Why are the 2080 depth 17 nodes so many more than the depth 19 with the 2070?

Maybe I am missing something.
Thanks.
Probably different nets used. But the speed should be fairly uniform with the latter test30 nets, so nps are probably fair to compare.
I used 11250, which I had on hand.
Ok, with this net I am getting:

info depth 16 seldepth 43 time 95727 nodes 2810327 score cp 25 hashfull 643 nps 29357,

so your is about 23% higher. Having about 28% more CUDA cores at 7% higher frequency. In total 37% expected speed-up. It seems memory speed and bandwidth also matter, as those are the same in 2070 and 80. Also, the price is 40% higher. I think the most ineffective would be RTX 2080 Ti, and the most effective a dual RTX 2070.
Reminder 2 for Laskos
User avatar
Laskos
Posts: 10948
Joined: Wed Jul 26, 2006 10:21 pm
Full name: Kai Laskos

Re: My non-OC RTX 2070 is very fast with Lc0

Post by Laskos »

corres wrote: Mon Apr 22, 2019 10:06 am
Laskos wrote: Thu Dec 06, 2018 3:43 pm
Albert Silver wrote: Thu Dec 06, 2018 2:25 pm
Laskos wrote: Thu Dec 06, 2018 3:59 am
brianr wrote: Thu Dec 06, 2018 3:33 am OK, something seems off.

Why are the 2080 depth 17 nodes so many more than the depth 19 with the 2070?

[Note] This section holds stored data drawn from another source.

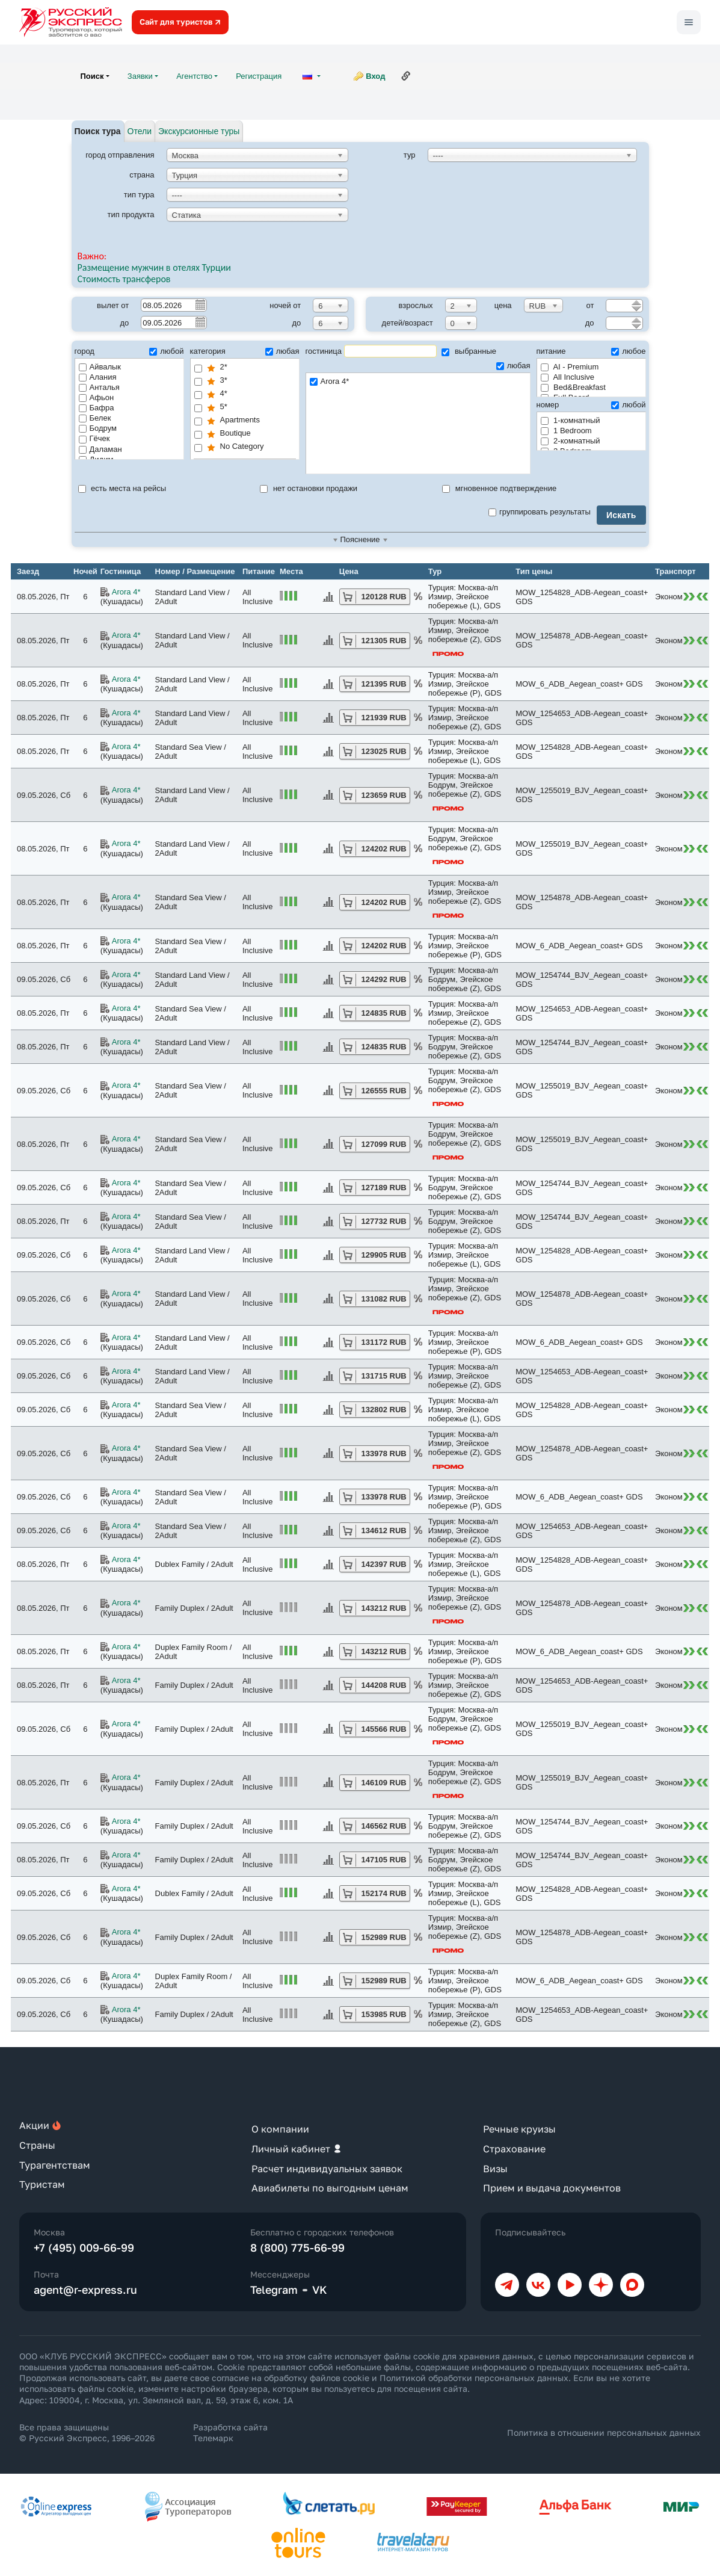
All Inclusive (568, 376)
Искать (621, 515)
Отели (140, 131)
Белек (95, 417)
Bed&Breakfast (573, 387)
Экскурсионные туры (198, 131)
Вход (375, 76)
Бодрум (98, 428)
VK (319, 2289)
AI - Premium (570, 366)
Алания (98, 376)
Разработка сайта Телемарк (230, 2432)
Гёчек (94, 438)
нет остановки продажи (308, 488)
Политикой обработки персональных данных (474, 2378)
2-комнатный (570, 440)
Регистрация (259, 76)
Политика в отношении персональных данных (604, 2432)
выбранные (469, 351)
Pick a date (199, 304)
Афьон (96, 397)
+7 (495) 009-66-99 (84, 2247)
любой (166, 351)
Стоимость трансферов (124, 279)
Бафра (96, 407)
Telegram (274, 2289)
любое (628, 351)
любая (282, 351)
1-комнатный (570, 420)
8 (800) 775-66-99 (297, 2247)
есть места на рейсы (122, 488)
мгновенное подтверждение (499, 488)
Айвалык (100, 366)
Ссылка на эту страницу (406, 76)
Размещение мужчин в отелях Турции (154, 267)
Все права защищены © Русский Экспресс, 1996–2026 (87, 2432)
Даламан (100, 449)
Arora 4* (418, 382)
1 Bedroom (566, 430)
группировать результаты (539, 511)
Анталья (99, 387)
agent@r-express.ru (85, 2289)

Maybe I am missing something.
Thanks.
Probably different nets used. But the speed should be fairly uniform with the latter test30 nets, so nps are probably fair to compare.
I used 11250, which I had on hand.
Ok, with this net I am getting:

info depth 16 seldepth 43 time 95727 nodes 2810327 score cp 25 hashfull 643 nps 29357,

so your is about 23% higher. Having about 28% more CUDA cores at 7% higher frequency. In total 37% expected speed-up. It seems memory speed and bandwidth also matter, as those are the same in 2070 and 80. Also, the price is 40% higher. I think the most ineffective would be RTX 2080 Ti, and the most effective a dual RTX 2070.
Reminder 2 for Laskos
Yes, specialist, using v19 or v20 engine and old 10xxx net format. Also, I am not sure what cache I have used. At least be a bit consistent if putting forward some performance lists. I never posted those, as people use all the different conditions. Larry Kaufman in a matter if 15 minutes reproduced my conditions and we derived that his non-OC 2080 is 21% faster than my non-OC 2070. You seem to need weeks of debates.